The artists in ‘Close Encounters’ at SMITH explore intimacy as a theme from many different angles: what qualifies as intimate, how is intimacy expressed, who is allowed to be intimate with whom. Visiting the exhibition, I became curious about intimacy in a more tangible sense, the actual exchange of intimacy as the works converse with each other, as the show converses with the audience. I found myself wondering, ‘Can an art object be a vehicle for fostering intimacy between artist and viewer?’
On the one hand, art offers a unique opportunity to confess, to take risks, and to lay oneself bare. For example, it’s risky for Brett Seiler to put up an in-your-face, DIY-style painting that reveals, ‘I once jerked off to a portrait of Jesus.’ It’s another risk altogether for Seiler to announce the same in a public square.
On the other hand, a dyadic relationship that springs from good intimate encounters might get lost in the objectification of say, a painting. For example, Amy Lester’s The Birth, a watercolour rendering of the post-birth nude, accompanied by a photo of the artist’s own birth. I am humbled by the candid, grotesque beauty of the birthing body – breasts blue-beaten and heavy, vagina surrendered and then stitched back together. I feel especially humbled by the photograph – two bodies covered in each other’s brine – but there’s something strange about its placement. I want to get to know Amy. Maybe she will show me her birthday photograph, and I will show her mine, and we will marvel together at our mothers’ courage. In essence, I don’t want vulnerability to be a one-way exchange.

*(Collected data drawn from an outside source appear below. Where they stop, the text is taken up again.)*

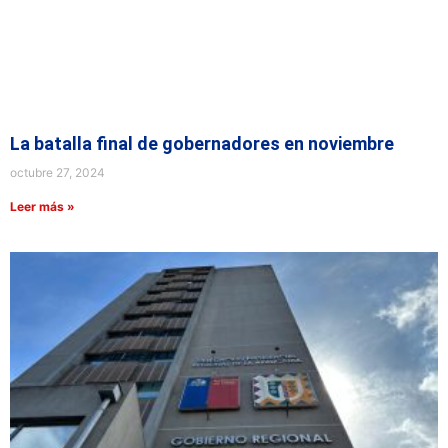
La batalla final de gobernadores en noviembre
octubre 27, 2024
Leer más »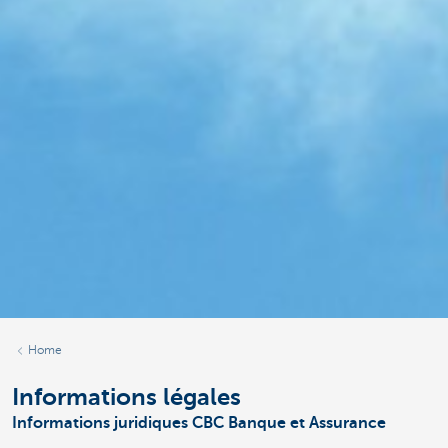
Home
Informations légales
Informations juridiques CBC Banque et Assurance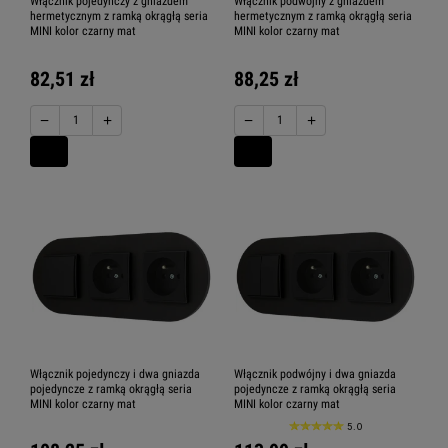
Włącznik pojedynczy z gniazdem
Włącznik podwójny z gniazdem
hermetycznym z ramką okrągłą seria
hermetycznym z ramką okrągłą seria
MINI kolor czarny mat
MINI kolor czarny mat
82,51 zł
88,25 zł
−
+
−
+
Włącznik pojedynczy i dwa gniazda
Włącznik podwójny i dwa gniazda
pojedyncze z ramką okrągłą seria
pojedyncze z ramką okrągłą seria
MINI kolor czarny mat
MINI kolor czarny mat
5.0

Why is ‘intimacy’ an expectation of the artist anyway? On top of making work that stands out in an over-saturated visual culture, on top of justifying the work’s value in a market where many hands are fighting for a slim slice of the art collector’s pie, it seems to me that in order to ‘make it’ in the art world, the artist must perform a striptease-of-sorts. She is asked always to reveal new parts of herself, to make herself vulnerable for the viewer’s consumption. No work in the show exemplifies this more for me than Olivié Keck’s Blessed With Beauty And Rage. In the bedroom, on the wall, hangs the painting-within-a-painting. It’s a simple sketch of a leotard-clad figure and the figure’s shadow on a summer day. On the bed lies a mirror figure, same pink leotard, turned away from the viewer in order to center what it is we really came here to see: pop of crimson, and the resting figure’s menstrual blood stains her linens and clothes. This is not to say that there’s anything wrong with periods in paintings; the sight is as casual and organic to me as the cycles I’ve grown used to. But I see something voyeuristic in the framing of it. As if the painting on the wall is not shocking enough to warrant our attention, as if the figure’s intimate domestic rituals are not intimate enough. An image like this proves the sometimes libidinal fixations we project onto the artworks we purport to read honestly.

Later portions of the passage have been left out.